Image n°2. En plus d’avoir des oreilles, les murs parlent. Ils ne disent pas que des conneries. Je me demande bien pourquoi, quand il s’agit de manifester notre mécontentement dans la rue, on ne les voit jamais en tête ou en queue de cortège. Ça aurait de l’allure ! Mais non, il préfèrent les raser, les murs...

Image n°3. Ils sont prudent à l’excès, les résidents de cet immeuble : ça fait trente ans qu’ils sont confinés. Trente ans qu’ils n’ont pas aéré leur taudis. Trente ans que personne ne les a vus sortir de leur tanière. Ils comptent encore en Francs. Peut-être même en Anciens Francs. Quand je regarde l’image que me renvoie le miroir, chaque matin, depuis sept semaines, je me dis que ma tignasse est loin d’atteindre la taille de la leur...

Image n°4. Vingt Diousss ! C’était bien la peine d’entreprendre des travaux pharaoniques pour que la ligne TGV ressemble à ça après quelques semaines de confinement ! Rappelez-moi quel pourcentage de mes impôts a servi à financer une partie de ce champs de désolation ?

Image n°5. Les gens d’ici devaient trier et faire du vide dans leur fouillis durant l’épisode de confinement de la grippe espagnole, en 1918. Ils ont échoué. Souhaitons leur de réaliser leur projet durant l’épisode actuel !

Image n°6. Dame Nature est bien bonne d’offrir une aussi jolie promesse de vie à l’humain qui ne cesse de la massacrer.

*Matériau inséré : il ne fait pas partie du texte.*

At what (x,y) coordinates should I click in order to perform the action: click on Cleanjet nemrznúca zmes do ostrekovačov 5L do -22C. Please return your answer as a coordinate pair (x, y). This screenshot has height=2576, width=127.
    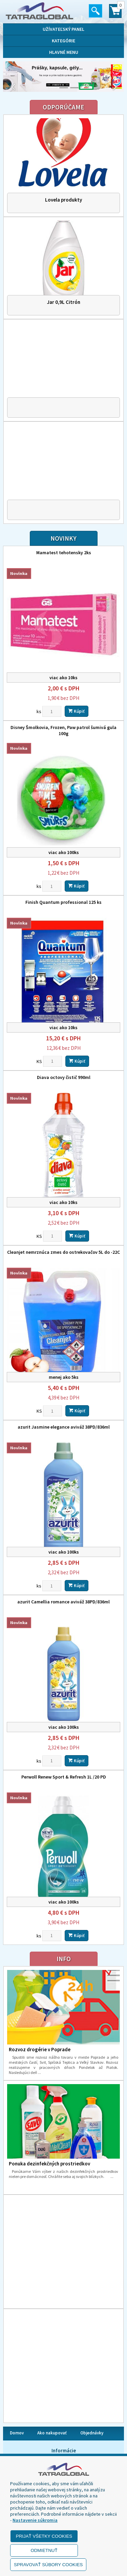     Looking at the image, I should click on (63, 1252). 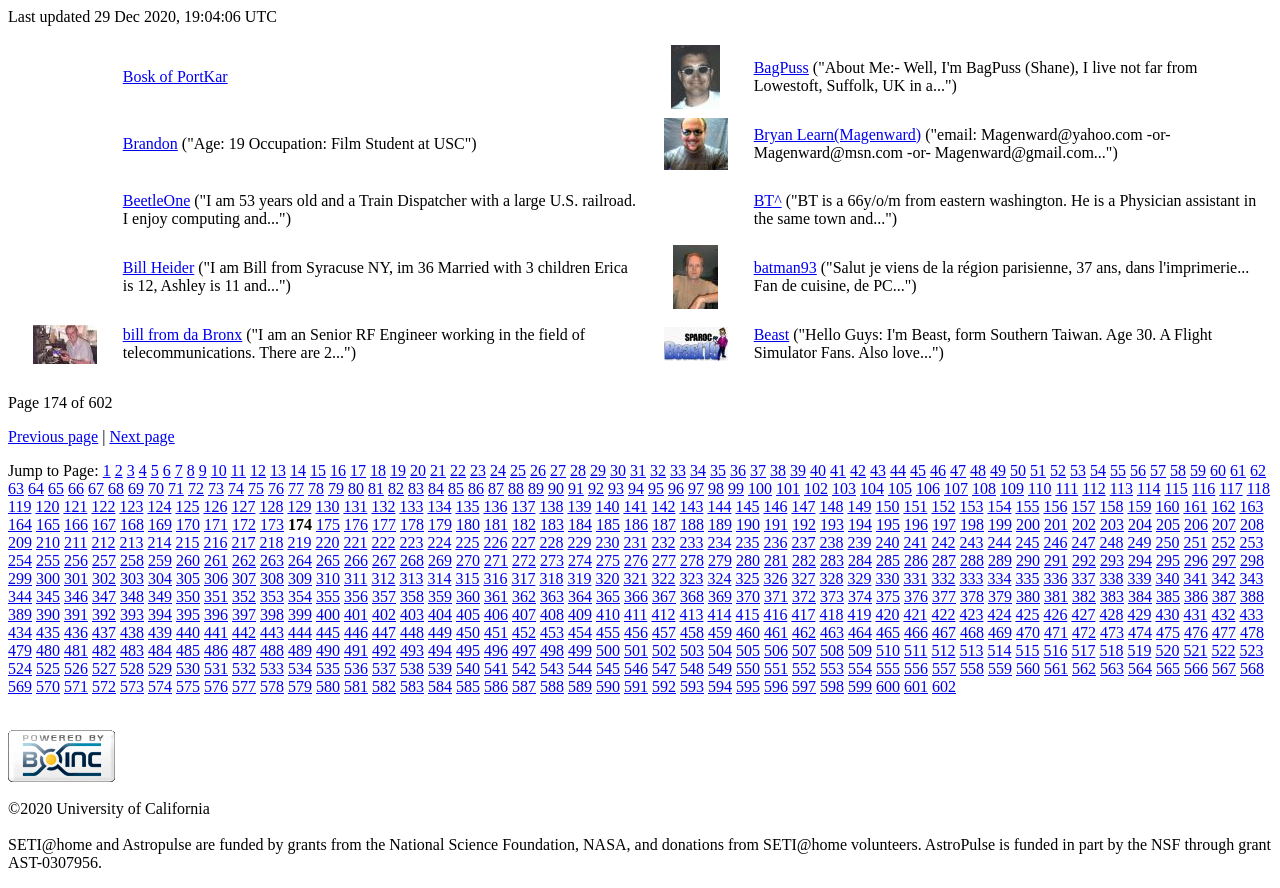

Image n°7. Il fut une époque où les hommes voyageaient d’une contrée à l’autre, à bords de chars puants, pour des raisons futiles autant qu’irrationnelles :
" C’est mieux là-bas".
" C’est nul ici".
" Mon boulot est loin, mais j’ai besoin de ce salaire pour payer le char qui m’y conduit le matin et qui me ramène ici le soir".
" Le prix du baril s’effondre, je m’enrichis chaque fois que le laisse cinquante euros au pompiste".
" Le kilo de poireaux coûte trente centimes de moins au Sparr de Lons le Saulnier que chez l’arabe du coin de la rue".
" Bébé ne s’endort chaque soir qu’au soixantième km".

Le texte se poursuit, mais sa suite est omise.